(1.) THE petitioner is the sole proprietor of a business at Madurai run in the name and style of Sri Kittappa Dress Manufacturing and Embroidery Works. He is a "dealer" in textiles, within the charging provisions of the Madras General Sales Tax Act, 1939. He is dealing in ready-made garments, silk choli bits and saris. In the year 1955-56 he carried on business between 1st April, 1955, and 16th May, 1955, and again from 12th July, 1955, to 31st March, 1956. For that year he returned his turnover of sales as Rs. 95, 600-8-3. THE Deputy Commercial Tax Officer, Madurai Town III, scrutinised the account books of the petitioner and found that the net turnover of the petitioner was as follows : (1) Ready-made garments - Rs. 19, 165-4-3 (2) First sales of silk choli bits - Rs. 74, 471-0-9 (3) First sales of saris - Rs. 2, 013-15-6 total Rs. 95, 650-4-6. In respect of the sales turnover of the ready-made garments the tax was levied at the rate of 3 pies per rupee, but in respect of the sales turnover of "choli" bits and saris, tax was levied at the rate of Re. 0-1-6 per rupee. THE petitioner contended before the Deputy Commercial Tax Officer, Madurai Town, that the levy of tax at the rate of Re. 0-1-6 for silk choli bits and saris was not proper or in conformity with the provisions of the Madras General Sales Tax Act, 1939. This contention was however overruled by the taxing authority. THE petitioner preferred an appeal against the levy of Re. 0-1-6 tax on the silk choli bits and saris to the Commercial Tax Officer, Madurai, but that was dismissed. THEre was a further appeal by the petitioner before the Sales Tax Appellate Tribunal, Madras, in Tax Appeal No. 828 of 1957. THE Tribunal confirmed the decision of the taxing authorities. Hence this revision petition is filed by the petitioner.THE only question that arises for determination in this revision petition is whether the assessee is liable to pay sales tax at the rate of Re. 0-1-6 per rupee which is an enhanced levy, the normal rate of taxation being only three pies in the rupee.
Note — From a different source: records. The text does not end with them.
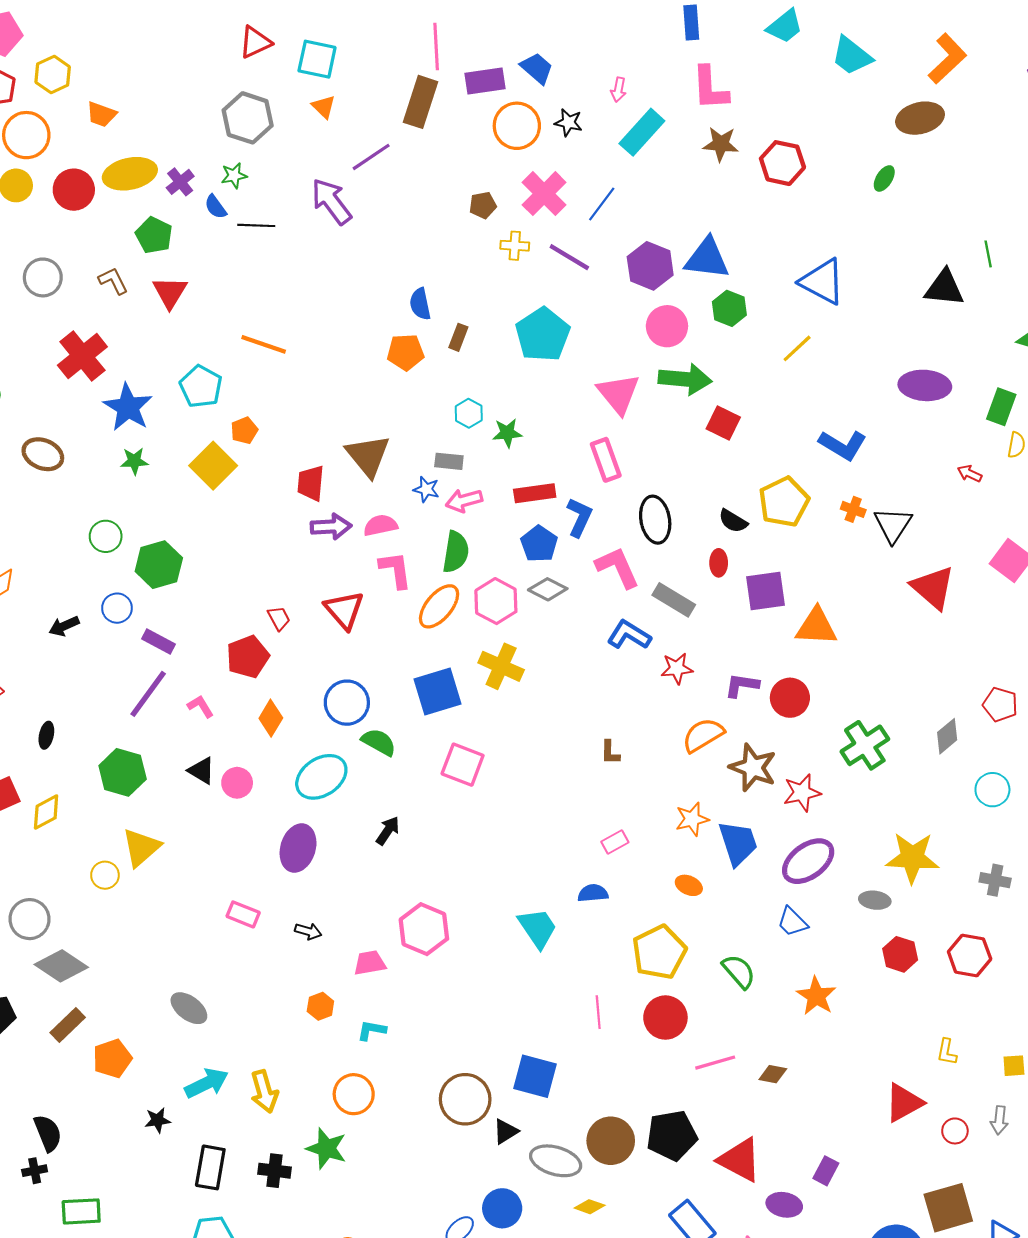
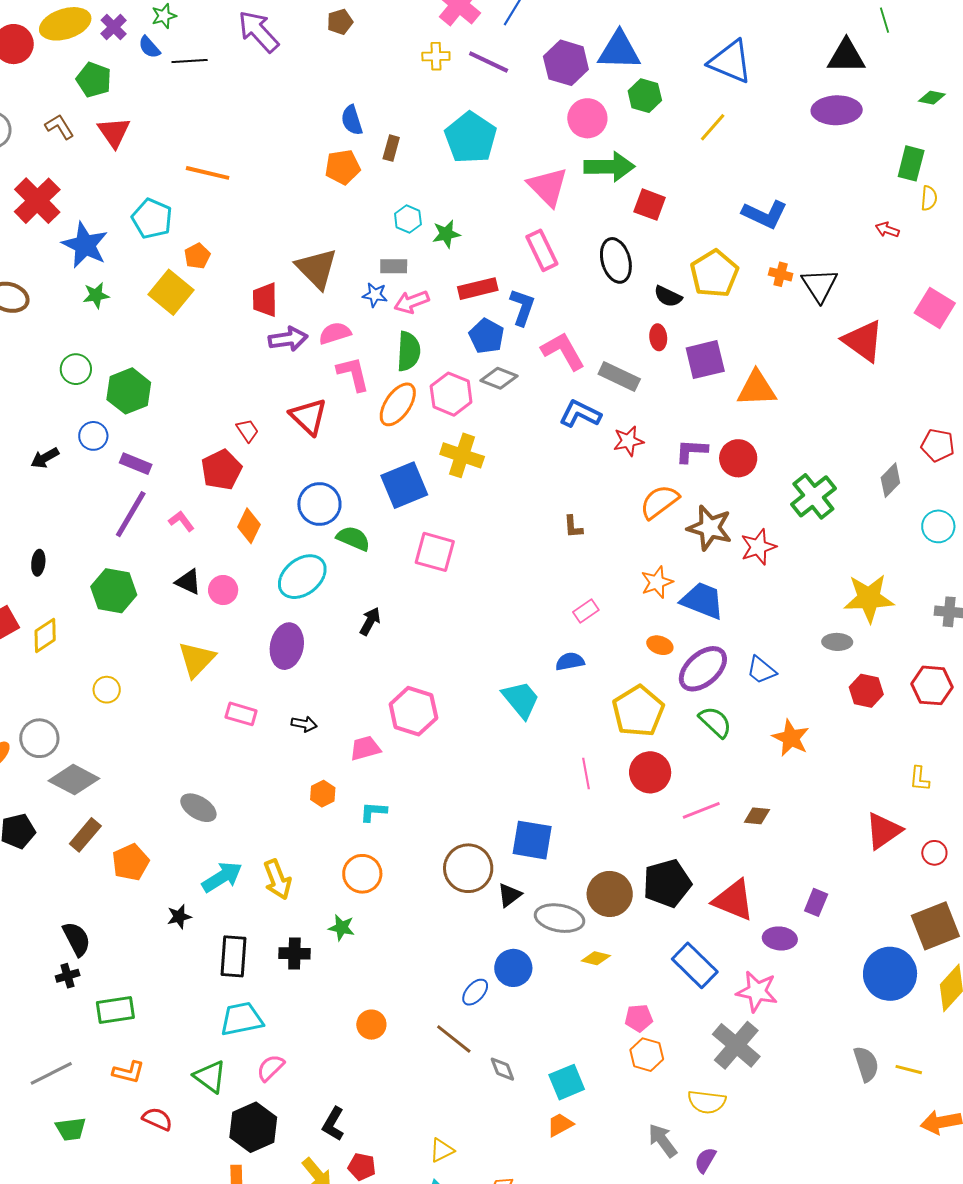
brown pentagon: (483, 205) -> (340, 22), moved
purple ellipse: (925, 385) -> (837, 110), moved
black ellipse: (655, 520) -> (616, 260), moved
blue trapezoid: (738, 843) -> (702, 601), turned -45
yellow triangle: (141, 847) -> (197, 659), moved
purple ellipse: (808, 861) -> (703, 669), moved
green star: (326, 1148) -> (342, 928), size x0.7

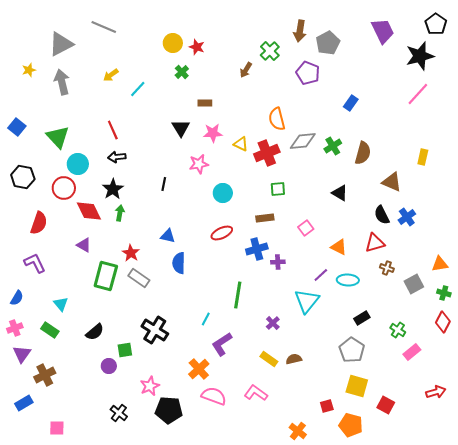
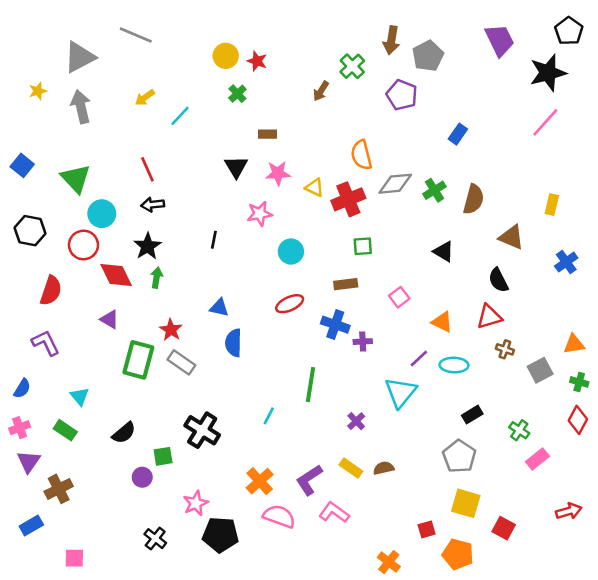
blue cross: (407, 217) -> (566, 262), moved
blue cross: (257, 249) -> (335, 325), turned 35
purple L-shape: (222, 344) -> (309, 480), moved

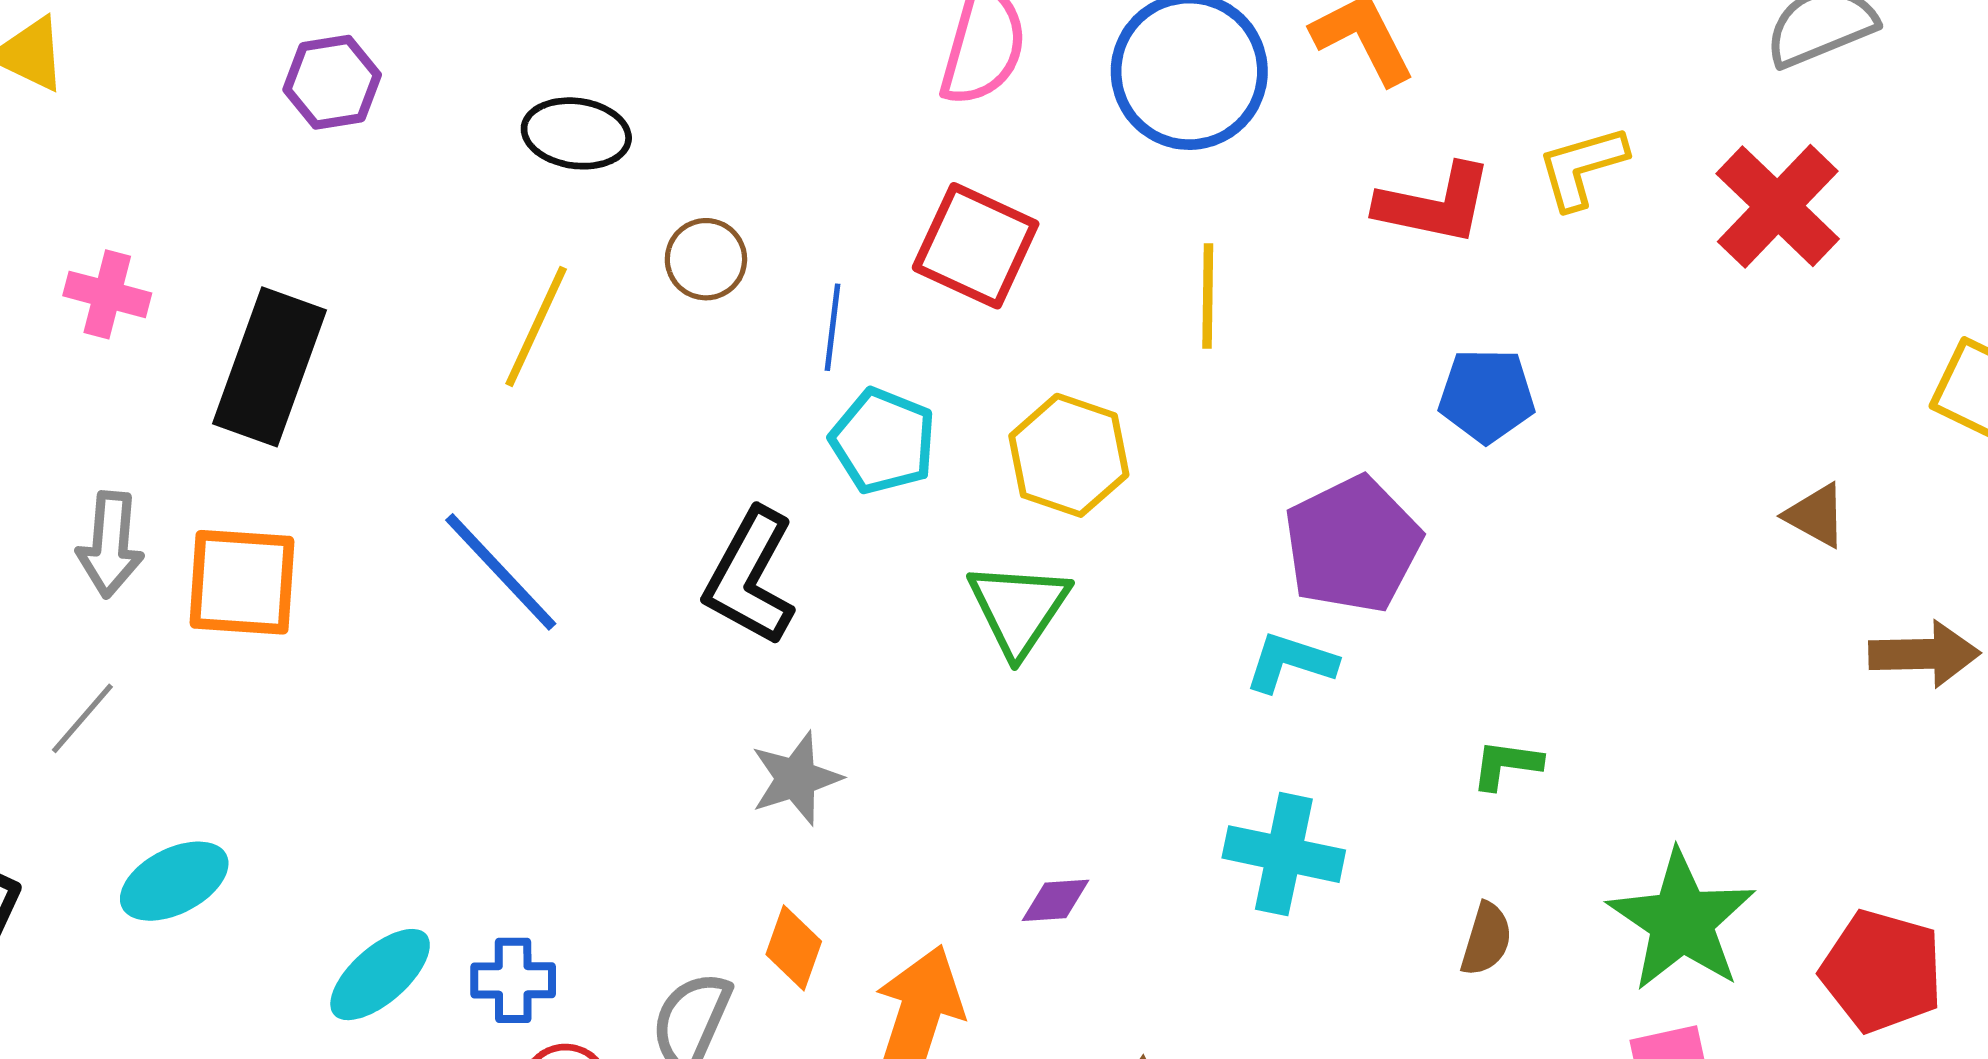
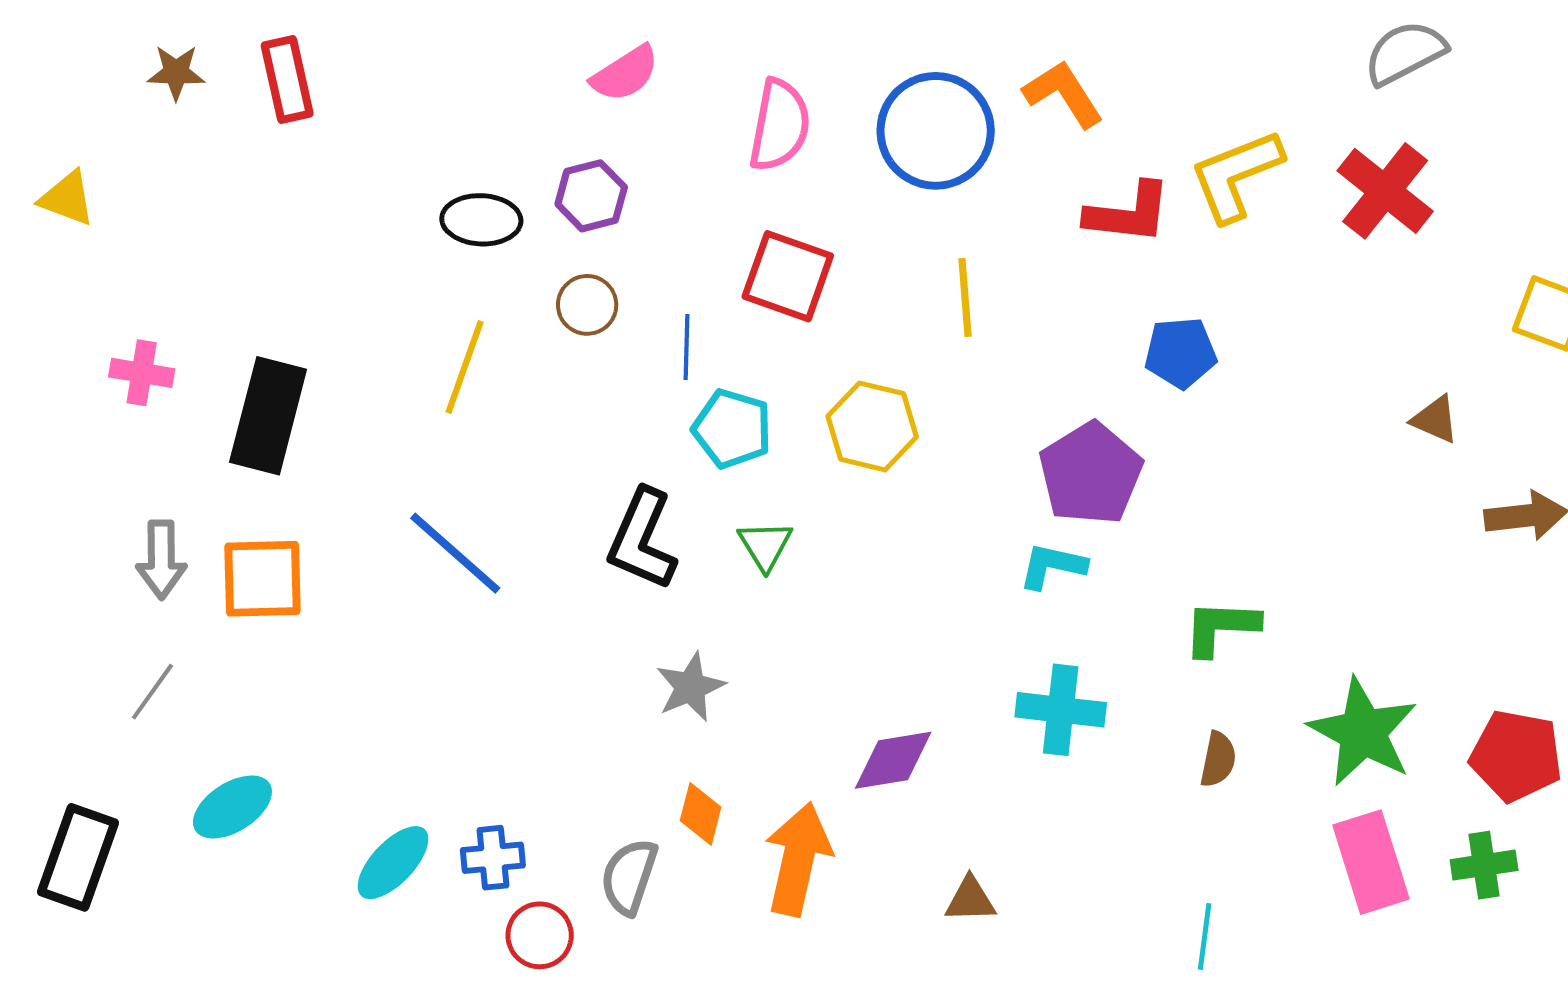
purple hexagon: (332, 82) -> (591, 196), moved
yellow L-shape: (1582, 167) -> (1236, 175), size x1.4
green triangle: (1019, 609) -> (765, 545), moved, size x0.7
green L-shape: (1506, 765) -> (1221, 627), size x1.5
purple diamond: (1056, 900) -> (893, 760), size x1.6

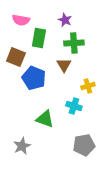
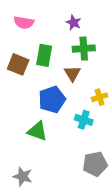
green rectangle: (39, 38) -> (44, 55), moved
blue pentagon: (34, 78) -> (52, 99), moved, turned 30
green triangle: (45, 119) -> (37, 131), moved
gray star: (22, 146) -> (23, 176), moved, turned -30

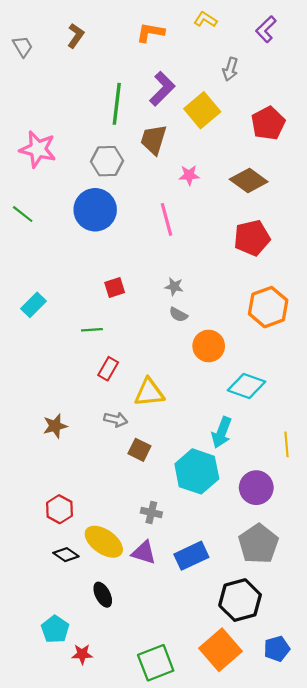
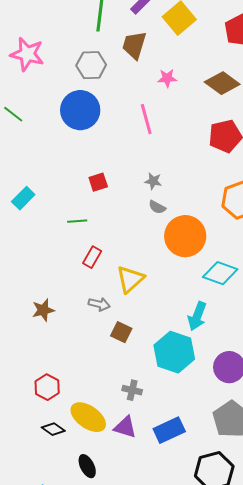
orange circle: (209, 346) -> (185, 236), size x1.4
yellow triangle: (149, 392) -> (130, 279), turned -36

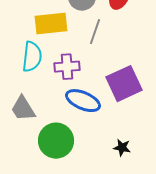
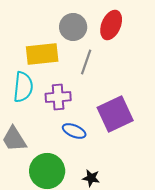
blue ellipse: (83, 101) -> (74, 131), size x0.7
black star: (122, 148) -> (91, 178), moved

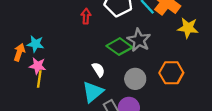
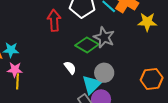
red arrow: (86, 16) -> (54, 20), size x1.5
orange hexagon: (171, 73) -> (152, 79), moved
cyan triangle: (93, 92) -> (92, 85), moved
It is necessary to know what are "choli" bits before going into the question whether they attract the special taxing provisions of the enactment, Madras General Sales Tax Act, 1939. THE description of choli bits is given by the Appellate Tribunal in the following words to which no exception has been taken before us :
(2.) THESE choli bits are therefore mere cut pieces of a particular dimension, 7/8 yard, from a large piece of cloth suitable for being converted into a bodice or the upper garment of a woman. There is of course some embroidery work done in these cut lengths for their ready adaptability of being made into a woman's garment. A sari is the familiar woman's dress in India and it needs no annotation to understand what it is. Reference may however be made to the dictionary meaning of the term sari. Chambers' Dictionary gives the meaning as "a long cloth wrapped round the waist and passed over the shoulder and the head." Oxford Concise Dictionary gives the meaning as "a length of cotton or silk wrapped round the body worn as main garment by Hindu women."We shall now consider as to how far the choli bits and saris come within the charging provisions of the Madras General Sales Tax Act, 1939 so as to attract the levy at the rate of Re. 0-1-3 in excess of the ordinary rate of levy of three pies per rupee. Section 3(1) of the Act, the charging section, reads as follows :
(3.) EXPLANATION I describes fine or superfine cotton cloth. It is contended on behalf of the petitioner by his learned counsel that silk choli bits and saris do not answer the description of cloth as given in the taxing statute. The argument urged is that choli bits and saris are garments or clothes and not cloth. According to the learned counsel for the petitioner, cloth in its popular sense, and which sense must be deemed to have been imported into the statute by the framers of the Act, can only mean woven stuff in its pristine, native condition and not the embellished stuff.